By Rick Maxwell on October 30, 2009
Abstract: This essay concerns three decades of engagement with themes of labor and class in the pages of SOCIAL TEXT. It identifies common threads and describes dozens of variations that contributors made on these themes. The continuities include: social and cultural reproduction of class; race and class; gender and class; the state of the Left and the labor movement; working-class depictions in popular culture as well as in institutional discourses of business and government; commodification and class consciousness. Works also focused on new social movements, post-Fordist or postindustrial characteristics of the new international division of labor, deunionization, decline of the welfare state, industrial relocation, and working conditions in the global South. More recently, the journal made room for work on the impoverishment of the American middle class, on the worsening conditions of academic labor, and on theorizing "nonindustrial" informational work of symbol makers and symbol users (a.k.a. "immaterial labor," "no-collar workers," "knowledge workers," "creative labor," or "mental labor").

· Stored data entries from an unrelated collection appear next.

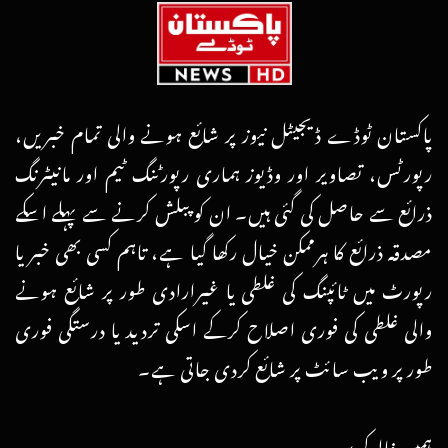
پاکستان ٹوڈے ڈیجیٹل نیوز پر شائع ہونے والی تمام خبریں،
رپورٹس، تصاویر اور وڈیوز ہماری رپورٹنگ ٹیم اور مانیٹرنگ
ذرائع سے حاصل کی گئی ہیں۔ ان کو پبلش کرنے سے پہلے اسکے
مصدقہ ذرائع کا ہرممکن خیال رکھا گیا ہے، تاہم کسی بھی خبر یا
رپورٹ میں ٹائپنگ کی غلطی یا غیرارادی طور پر شائع ہونے
والی غلطی کی فوری اصلاح کرکے اسکی تردید یا درستگی فوری
طور پر ویب سائٹ پر شائع کردی جاتی ہے۔
ہمیں فالو کریں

In its first decade, Social Text published work on labor and class that fell within the journal's broader project to define the contours of a Marxist cultural critique, a cultural Marxism. This offered a forum for studies on labor's representation in popular culture alongside conventional Marxist concerns with the conditions of work, relations of production, the reproduction of class strata (in mostly sociological terms), and class consciousness (via ideological analyses à la Frankfurt School, Louis Althusser, British cultural studies, etc.). Commodification was a key context -- in particular, the role of commodity fetishism in erasing labor and labor practices from public consciousness in parallel to the decline of the labor movement. The journal had an abiding interest in the place of labor and the labor movement within the ongoing development of Marxism (see especially Stanley Aronowitz in ST 2, 1979; 9/10, 1984; 12, 1985; and 18, 1987). There was also new leftish interest in spontaneous and unruly quotidian modes of resistance (in the West), which stood at variance with the old left view of organized labor at the center of historical change (for example, Michel de Certeau et al., ST 3, 1980). This made the journal a natural home for cultural studies (homegrown and British) as a transitional, at the time, mode of analysis of class/labor and the intersections of class, gender, race, and nation (see Paul Willis and Philip Corrigan, ST 7, 1983). Meanwhile, attention also turned to workers and activism in the third world and Eastern Europe -- though not yet framed as aspects of a new international division of labor (NIDL). Historical work continued on the labor movement, transformations in relations of production, labor market, skilling and deskilling, and so on. By the end of its first decade, as the journal became more interested in questions of "multinationalism" (later globalization), the "crises" of Marxism, and the end of the Soviet Union, there was a more explicit uptake of interest in the NIDL.